セキュリティ

GORMは database/sql のプレースホルダ引数を使用してSQL文を構築しています。従って、SQLインジェクションを防げるよう引数は自動的にエスケープされます。

Loggerから出力されたSQL は、実際に実行されたSQLのようにはエスケープされていません。SQLをコピーしてコンソールで実行するときは注意してください。

クエリ条件

ユーザーの入力は引数としてのみ使用する必要があります。例:

userInput := "jinzhu;drop table users;"

// safe, will be escaped
db.Where("name = ?", userInput).First(&user)

// SQL injection
db.Where(fmt.Sprintf("name = %v", userInput)).First(&user)

インライン条件

// エスケープされる
db.First(&user, "name = ?", userInput)

// SQLインジェクションが起こりうる
db.First(&user, fmt.Sprintf("name = %v", userInput))

ユーザ入力による主キーの数値を使用してオブジェクトを取得する場合は、変数の型を確認するべきです。

userInputID := "1=1;drop table users;"
// safe, return error
id, err := strconv.Atoi(userInputID)
if err != nil {
return err
}
db.First(&user, id)

// SQL injection
db.First(&user, userInputID)
// SELECT * FROM users WHERE 1=1;drop table users;

SQLインジェクションが発生し得るメソッド

いくつかの機能をサポートするために、一部の入力はエスケープされません。それらのメソッドでユーザーの入力を使用する場合は注意が必要です。

db.Select("name; drop table users;").First(&user)
db.Distinct("name; drop table users;").First(&user)

db.Model(&user).Pluck("name; drop table users;", &names)

db.Group("name; drop table users;").First(&user)

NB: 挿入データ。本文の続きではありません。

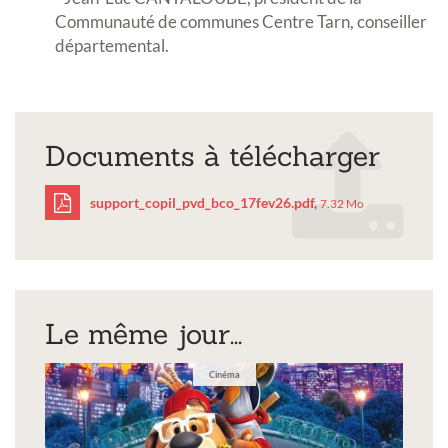
Communauté de communes Centre Tarn, conseiller
départemental.
Documents à télécharger
support_copil_pvd_bco_17fev26.pdf,
7.32 Mo
support_copil_pvd_bco_
Le même jour...
Cinéma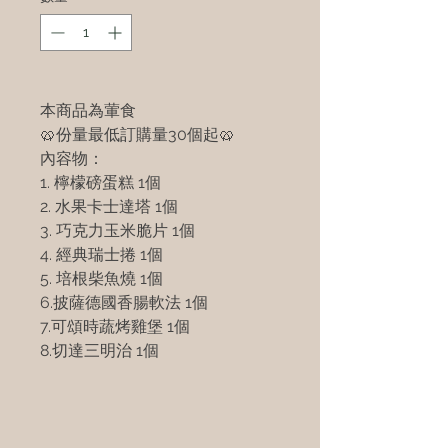
本商品為葷食
🥨份量最低訂購量30個起🥨
內容物：
1. 檸檬磅蛋糕 1個
2. 水果卡士達塔 1個
3. 巧克力玉米脆片 1個
4. 經典瑞士捲 1個
5. 培根柴魚燒 1個
6.披薩德國香腸軟法 1個
7.可頌時蔬烤雞堡 1個
8.切達三明治 1個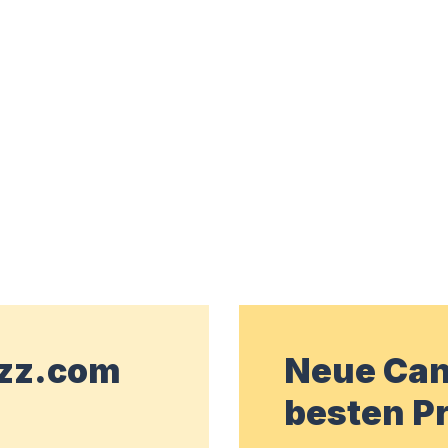
wzz.com
Neue Can
besten Pr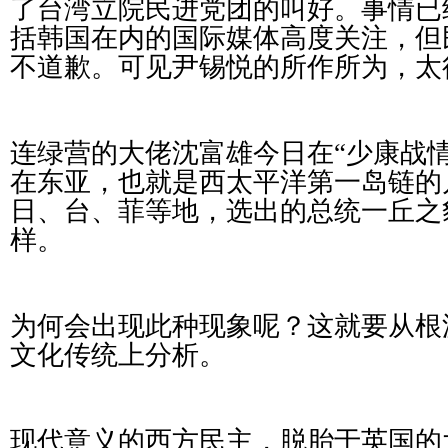
了台湾立院民进党团的叫好。事情已
括韩国在内的国际媒体高度关注，但
不道歉。可见尹锡悦的所作所为，太
连绿营的大佬沈富雄今日在“少康战
在东亚，也就是西太平洋第一岛链的
日、台、菲等地，选出的总统一丘之
样。
为何会出现此种现象呢？这就要从根
文化传统上分析。
现代意义的西方民主，脱胎于英国的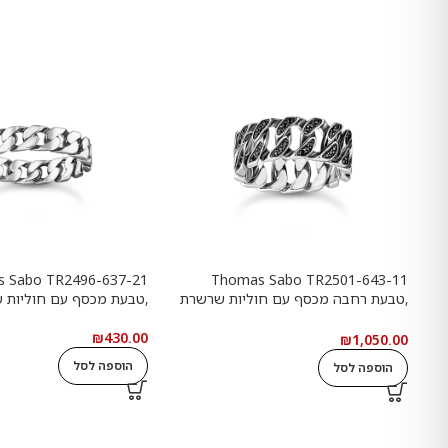
 Sabo TR2496-637-21
Thomas Sabo TR2501-643-11
,טבעת רחבה מכסף עם חוליות שרשרת
,טבעת מכסף עם חוליות 
ואבנים שחורות
₪
430.00
₪
1,050.00
הוספה לסל
הוספה לסל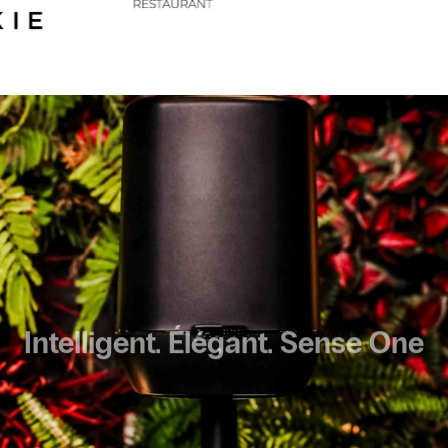
Intelligent. Élégant. Sense One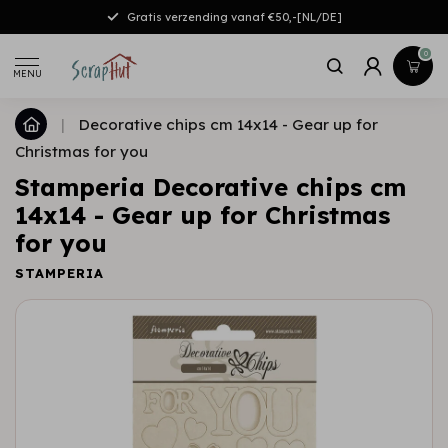
Gratis verzending vanaf €50,-[NL/DE]
0
MENU
|
Decorative chips cm 14x14 - Gear up for
Christmas for you
Stamperia Decorative chips cm
14x14 - Gear up for Christmas
for you
STAMPERIA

db.Group("name").Having("1 = 1;drop table users;").First(&user)

db.Raw("select name from users; drop table users;").First(&user)

db.Exec("select name from users; drop table users;")

db.Order("name; drop table users;").First(&user)

SQLインジェクションを避けるための一般的なルールは、ユーザーが送信したデータを信頼しないことです。 あらかじめ用意された入力データセットと比較することで、許可されたデータであるかを検証することができます。またユーザーの入力を使用する場合は、引数としてのみ使用するようにしてください。